▶ **REQUIRED ACTION**: Show all lines containing "Những" from the data below.

▶ **DATA PROVIDED**:

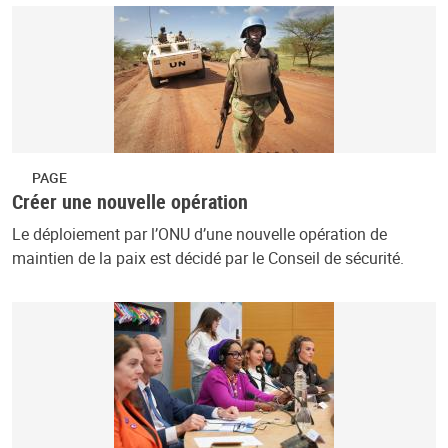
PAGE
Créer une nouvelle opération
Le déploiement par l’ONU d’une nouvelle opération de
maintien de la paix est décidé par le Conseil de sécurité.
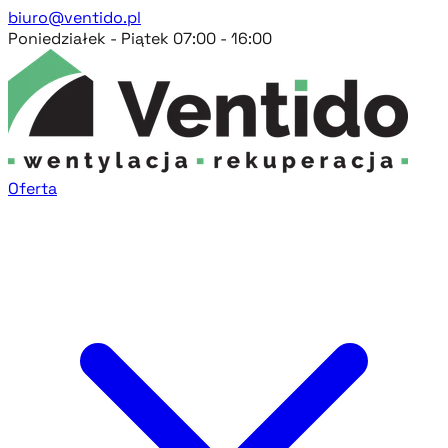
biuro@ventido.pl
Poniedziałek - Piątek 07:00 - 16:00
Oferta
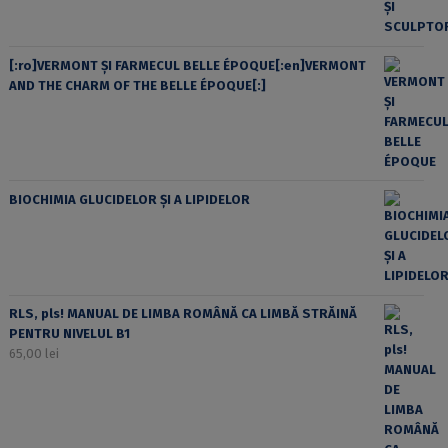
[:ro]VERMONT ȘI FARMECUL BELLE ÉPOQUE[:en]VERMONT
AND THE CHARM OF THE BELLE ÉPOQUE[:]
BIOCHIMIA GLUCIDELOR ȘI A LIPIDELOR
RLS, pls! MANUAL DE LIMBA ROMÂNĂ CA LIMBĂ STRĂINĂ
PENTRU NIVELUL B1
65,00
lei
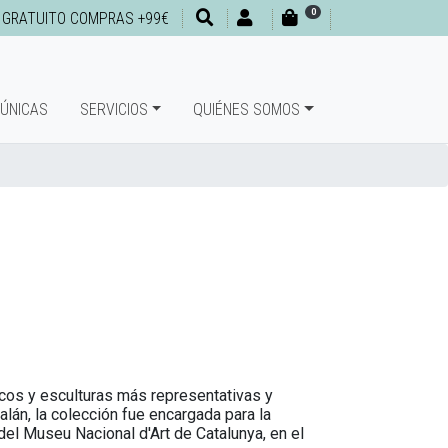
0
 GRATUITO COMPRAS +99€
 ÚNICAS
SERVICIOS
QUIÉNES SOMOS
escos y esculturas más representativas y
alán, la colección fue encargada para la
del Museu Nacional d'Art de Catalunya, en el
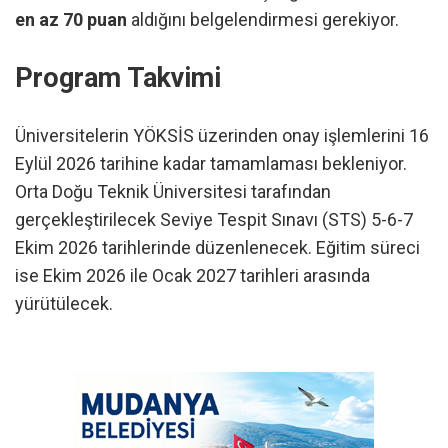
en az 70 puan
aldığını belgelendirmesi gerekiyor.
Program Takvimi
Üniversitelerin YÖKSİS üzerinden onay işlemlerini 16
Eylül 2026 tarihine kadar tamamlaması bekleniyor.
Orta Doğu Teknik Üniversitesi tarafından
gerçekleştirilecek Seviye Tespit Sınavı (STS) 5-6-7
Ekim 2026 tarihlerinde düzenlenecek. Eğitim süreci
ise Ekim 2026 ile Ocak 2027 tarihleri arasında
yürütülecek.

* * *

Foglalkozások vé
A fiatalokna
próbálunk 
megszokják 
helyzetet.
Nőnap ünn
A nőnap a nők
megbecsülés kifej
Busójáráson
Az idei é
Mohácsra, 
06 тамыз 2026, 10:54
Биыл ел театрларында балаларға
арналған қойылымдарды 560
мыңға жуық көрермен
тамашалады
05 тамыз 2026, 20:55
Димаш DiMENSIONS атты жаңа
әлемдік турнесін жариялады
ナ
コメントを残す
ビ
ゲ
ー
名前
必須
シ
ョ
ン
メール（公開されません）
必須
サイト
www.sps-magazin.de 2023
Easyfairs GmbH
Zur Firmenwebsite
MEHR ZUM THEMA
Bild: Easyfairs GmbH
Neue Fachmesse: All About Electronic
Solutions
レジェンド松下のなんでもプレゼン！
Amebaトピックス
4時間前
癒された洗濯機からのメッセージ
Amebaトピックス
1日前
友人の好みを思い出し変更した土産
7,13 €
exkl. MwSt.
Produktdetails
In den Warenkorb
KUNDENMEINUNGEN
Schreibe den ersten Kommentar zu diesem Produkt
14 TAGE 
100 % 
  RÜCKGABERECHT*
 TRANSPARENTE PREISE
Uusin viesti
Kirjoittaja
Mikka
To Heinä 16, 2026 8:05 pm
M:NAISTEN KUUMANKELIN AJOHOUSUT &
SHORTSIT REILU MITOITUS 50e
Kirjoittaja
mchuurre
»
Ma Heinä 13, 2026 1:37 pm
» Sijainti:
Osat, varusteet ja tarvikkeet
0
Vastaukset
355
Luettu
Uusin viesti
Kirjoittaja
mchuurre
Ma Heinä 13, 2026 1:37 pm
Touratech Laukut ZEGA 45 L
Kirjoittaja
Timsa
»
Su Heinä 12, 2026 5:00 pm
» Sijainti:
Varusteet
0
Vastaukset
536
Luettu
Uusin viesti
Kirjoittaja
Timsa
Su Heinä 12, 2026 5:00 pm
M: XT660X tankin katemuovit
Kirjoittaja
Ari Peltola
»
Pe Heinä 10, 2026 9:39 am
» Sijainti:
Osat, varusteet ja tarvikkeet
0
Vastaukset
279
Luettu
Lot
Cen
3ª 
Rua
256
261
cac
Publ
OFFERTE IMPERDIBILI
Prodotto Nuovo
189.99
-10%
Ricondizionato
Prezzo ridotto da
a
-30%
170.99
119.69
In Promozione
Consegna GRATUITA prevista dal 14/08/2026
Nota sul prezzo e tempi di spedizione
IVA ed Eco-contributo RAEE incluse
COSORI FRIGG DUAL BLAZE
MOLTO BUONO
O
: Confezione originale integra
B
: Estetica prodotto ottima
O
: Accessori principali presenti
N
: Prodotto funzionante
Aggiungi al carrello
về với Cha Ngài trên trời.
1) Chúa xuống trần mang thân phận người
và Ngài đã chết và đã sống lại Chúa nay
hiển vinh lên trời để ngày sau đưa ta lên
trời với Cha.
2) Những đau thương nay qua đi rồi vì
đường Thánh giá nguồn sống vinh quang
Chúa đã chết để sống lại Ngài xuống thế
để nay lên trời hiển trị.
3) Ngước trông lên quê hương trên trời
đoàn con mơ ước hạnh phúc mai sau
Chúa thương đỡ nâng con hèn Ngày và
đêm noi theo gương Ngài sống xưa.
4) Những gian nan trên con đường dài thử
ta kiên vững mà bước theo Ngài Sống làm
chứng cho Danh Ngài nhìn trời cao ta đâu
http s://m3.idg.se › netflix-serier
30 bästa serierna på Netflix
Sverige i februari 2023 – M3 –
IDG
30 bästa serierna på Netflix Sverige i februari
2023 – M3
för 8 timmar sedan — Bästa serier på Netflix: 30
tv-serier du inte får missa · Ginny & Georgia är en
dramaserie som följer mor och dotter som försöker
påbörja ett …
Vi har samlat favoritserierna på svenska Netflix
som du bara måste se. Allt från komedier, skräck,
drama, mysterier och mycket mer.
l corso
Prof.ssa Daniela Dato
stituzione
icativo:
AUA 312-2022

==

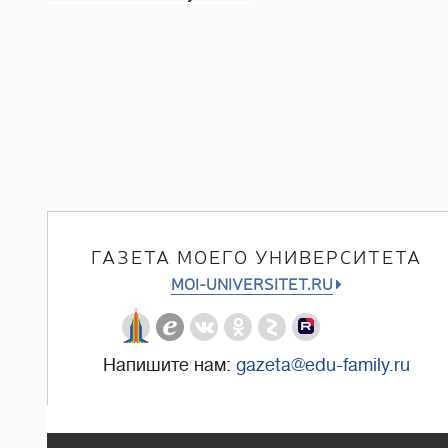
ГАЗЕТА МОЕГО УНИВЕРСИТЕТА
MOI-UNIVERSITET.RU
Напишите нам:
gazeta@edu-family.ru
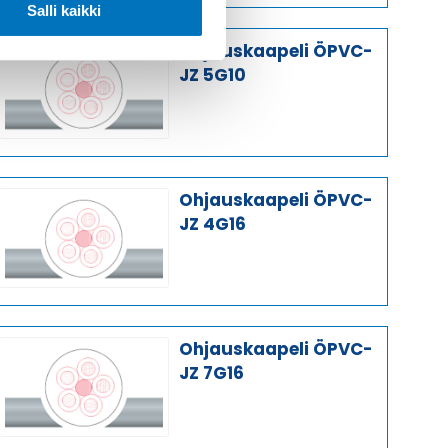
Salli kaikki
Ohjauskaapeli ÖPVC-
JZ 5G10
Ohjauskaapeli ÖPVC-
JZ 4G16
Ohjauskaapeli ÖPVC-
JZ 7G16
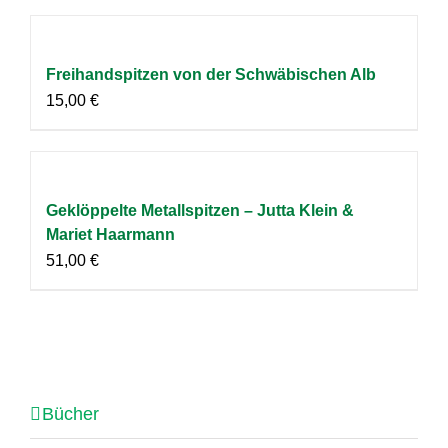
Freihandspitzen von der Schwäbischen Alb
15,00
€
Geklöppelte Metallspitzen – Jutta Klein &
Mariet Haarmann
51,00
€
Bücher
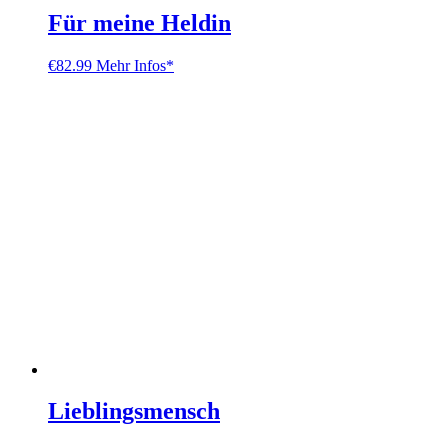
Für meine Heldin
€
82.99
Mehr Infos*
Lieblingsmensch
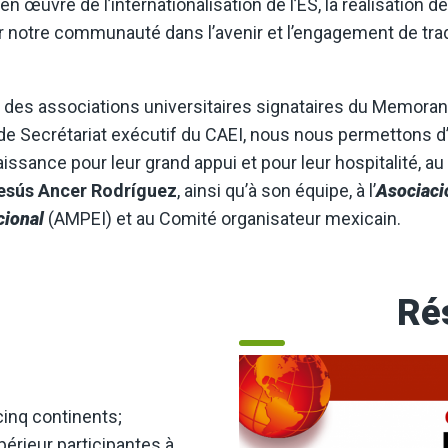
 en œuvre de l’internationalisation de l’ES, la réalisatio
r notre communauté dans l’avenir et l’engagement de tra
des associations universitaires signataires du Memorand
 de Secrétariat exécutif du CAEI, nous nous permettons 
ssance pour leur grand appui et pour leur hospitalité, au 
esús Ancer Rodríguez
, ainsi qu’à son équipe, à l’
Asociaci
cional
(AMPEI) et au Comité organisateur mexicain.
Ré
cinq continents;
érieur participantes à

▶ **ANSWER SECTION**:
2) Những đau thương nay qua đi rồi vì
4) Những gian nan trên con đường dài thử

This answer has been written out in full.